Chupada, chupada, mueca. Retuvo el humo en los pulmones y dijo con voz ronca:
– Dice que le ayuda a escribir poemas románticos en las tarjetas de felicitación.
Entonces exhaló con fuerza mientras ofrecía el porro para que alguno de los otros lo probara.
– No -dijo Terry.
– No cuentes conmigo -dijo Sam.
– Ni lo sueñes -añadió Clive.
Clive se puso blanco como la leche y se acurrucó sobre la orilla, Terry vomitó violentamente en el estanque, y Sam, sonrojado, febril y con ganas de escapar de los otros para poner su cabeza en orden, se dio un paseo por el campo. Parecía como si sus pies se elevaran demasiado a cada paso que daba. Lo último que oyó antes de dejarlos fue a Alice diciendo:
– Supongo que no queréis que líe otro.
Sam encontró un montículo de hierba alta y de dulce olor y se tumbó sobre ella. Sentía nauseas y el corazón le latía con una fuerza desagradable. Pero se encontraba sobrecogido por el embriagador y fresco olor de la tierra: heno y diente de león, setas y rocío, mantillo y raíces y la hierba verde llena de gotitas brillantes.
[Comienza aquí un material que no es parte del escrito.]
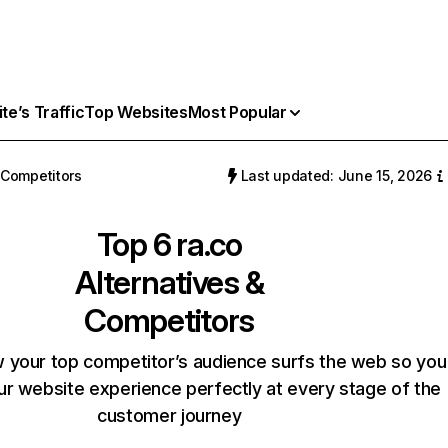
e’s Traffic
Top Websites
Most Popular
Competitors
Last updated: June 15, 2026
Top 6
ra.co
Alternatives &
Competitors
 your top competitor’s audience surfs the web so you
our website experience perfectly at every stage of the
customer journey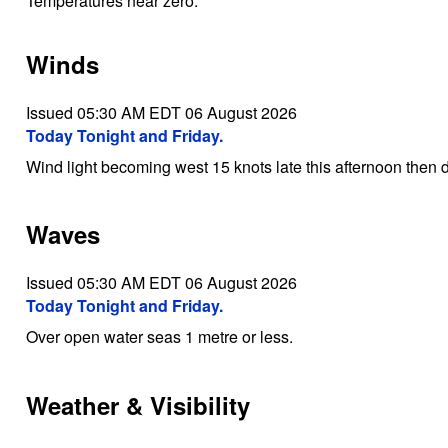
Temperatures near zero.
Winds
Issued 05:30 AM EDT 06 August 2026
Today Tonight and Friday.
Wind light becoming west 15 knots late this afternoon then di
Waves
Issued 05:30 AM EDT 06 August 2026
Today Tonight and Friday.
Over open water seas 1 metre or less.
Weather & Visibility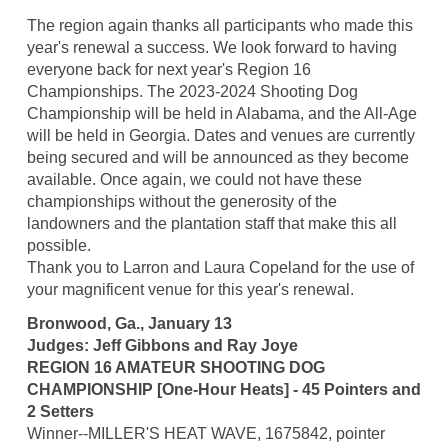
The region again thanks all participants who made this
year's renewal a success. We look forward to having
everyone back for next year's Region 16
Championships. The 2023-2024 Shooting Dog
Championship will be held in Alabama, and the All-Age
will be held in Georgia. Dates and venues are currently
being secured and will be announced as they become
available. Once again, we could not have these
championships without the generosity of the
landowners and the plantation staff that make this all
possible.
Thank you to Larron and Laura Copeland for the use of
your magnificent venue for this year's renewal.
Bronwood, Ga., January 13
Judges: Jeff Gibbons and Ray Joye
REGION 16 AMATEUR SHOOTING DOG
CHAMPIONSHIP [One-Hour Heats] - 45 Pointers and
2 Setters
Winner--MILLER'S HEAT WAVE, 1675842, pointer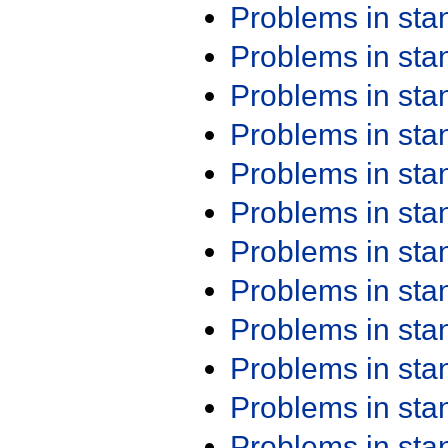
Problems in st
Problems in st
Problems in st
Problems in st
Problems in st
Problems in st
Problems in st
Problems in st
Problems in st
Problems in st
Problems in st
Problems in st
– Te lo dije -dijo la duende-. Es peligrosa, esa Alice. Te advertí hace años. Tú piensas que yo atraigo los problemas, pero cuidado. Te va a llevar al borde del precipicio.
Sam entrecerró los ojos. La duende le sonreía, mientras masticaba una hoja de hierba. Estaba completamente desnuda, y tenía la piel teñida de verde, reflejando como en un escudo pulido la brillante claridad de la hierba.
– Y tú eres tan tonto como para seguirla con la esperanza de que te dé un beso en la caída.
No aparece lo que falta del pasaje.